**ACTIVITY:**
Search the data for the string "Bachelor", and report each line where it is found.

**SUPPLIED RECORDS:**
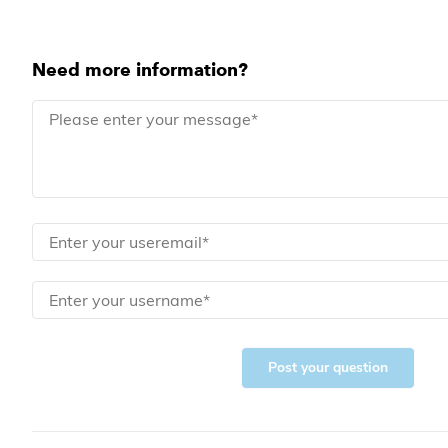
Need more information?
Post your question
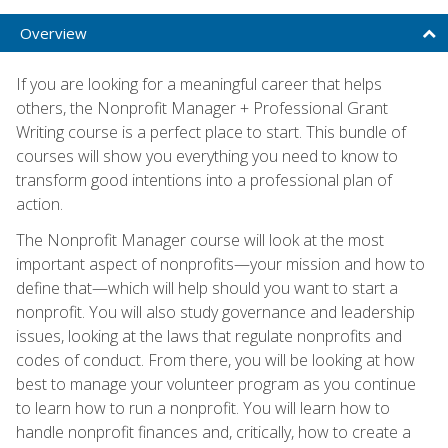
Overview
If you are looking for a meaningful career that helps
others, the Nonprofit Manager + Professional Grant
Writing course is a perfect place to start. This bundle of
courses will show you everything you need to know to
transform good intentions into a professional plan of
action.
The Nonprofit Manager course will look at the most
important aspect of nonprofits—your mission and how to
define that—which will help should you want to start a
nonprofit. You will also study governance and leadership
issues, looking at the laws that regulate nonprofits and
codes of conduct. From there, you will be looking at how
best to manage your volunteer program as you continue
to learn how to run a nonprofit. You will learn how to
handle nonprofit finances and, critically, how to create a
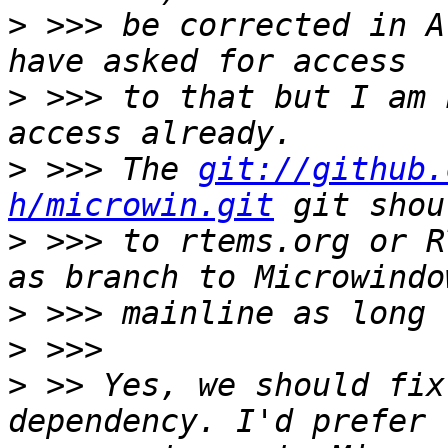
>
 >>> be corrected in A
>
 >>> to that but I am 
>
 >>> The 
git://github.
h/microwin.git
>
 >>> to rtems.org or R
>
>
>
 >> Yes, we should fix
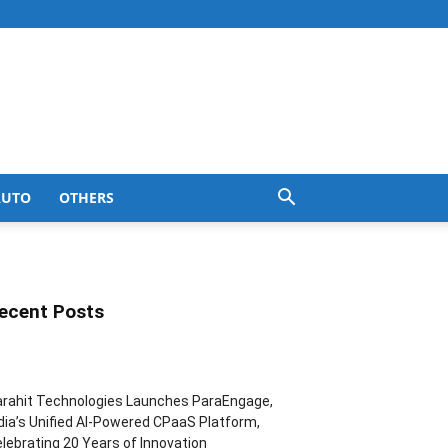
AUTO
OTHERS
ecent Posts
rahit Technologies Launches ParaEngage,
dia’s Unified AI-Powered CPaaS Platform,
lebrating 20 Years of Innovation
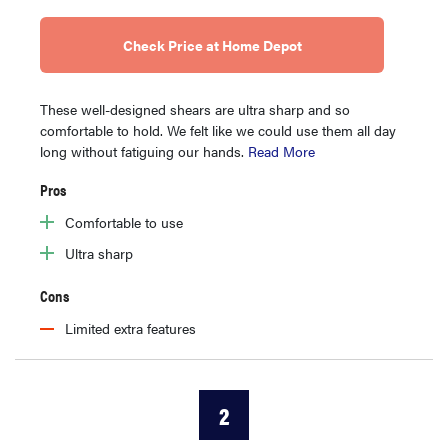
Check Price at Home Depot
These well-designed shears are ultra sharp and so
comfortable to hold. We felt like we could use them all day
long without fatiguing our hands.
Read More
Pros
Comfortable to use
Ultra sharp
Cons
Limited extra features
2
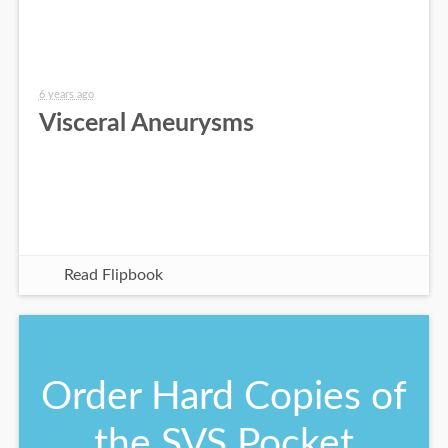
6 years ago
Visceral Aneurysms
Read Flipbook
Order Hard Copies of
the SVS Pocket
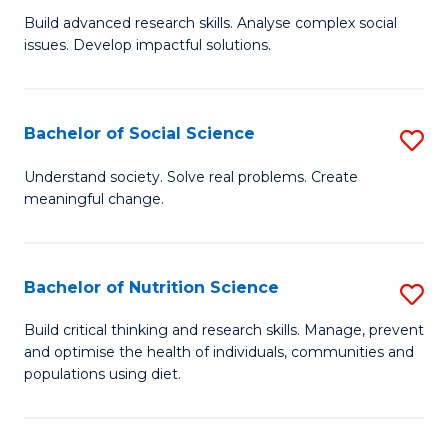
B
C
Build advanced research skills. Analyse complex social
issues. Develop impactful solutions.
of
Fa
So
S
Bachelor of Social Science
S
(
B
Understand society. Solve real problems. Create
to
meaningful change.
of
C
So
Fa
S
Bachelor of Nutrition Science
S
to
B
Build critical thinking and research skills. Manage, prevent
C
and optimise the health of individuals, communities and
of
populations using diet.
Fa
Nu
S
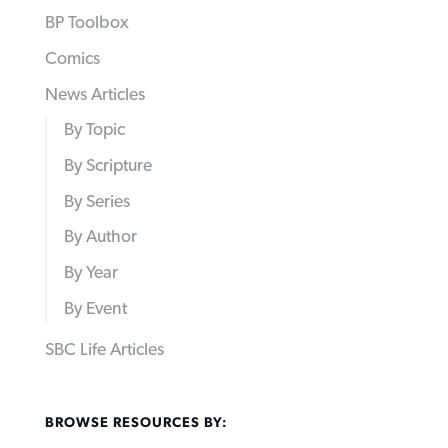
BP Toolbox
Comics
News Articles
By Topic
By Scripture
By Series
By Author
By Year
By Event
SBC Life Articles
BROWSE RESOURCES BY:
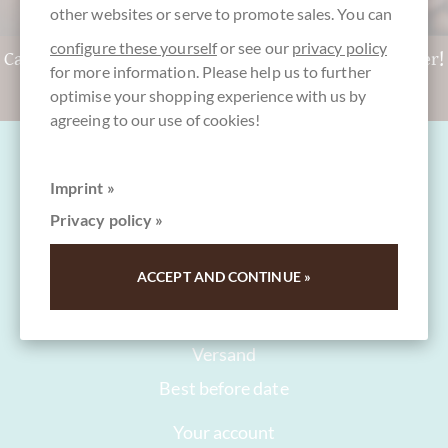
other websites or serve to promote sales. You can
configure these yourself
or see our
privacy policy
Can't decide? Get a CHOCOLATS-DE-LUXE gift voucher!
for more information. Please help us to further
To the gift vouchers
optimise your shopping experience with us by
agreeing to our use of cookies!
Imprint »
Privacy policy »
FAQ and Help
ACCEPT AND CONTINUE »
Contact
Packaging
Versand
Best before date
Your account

**RESULT OF THE EXERCISE:**
Bachelor of Social Science
Bachelor of Nutrition Science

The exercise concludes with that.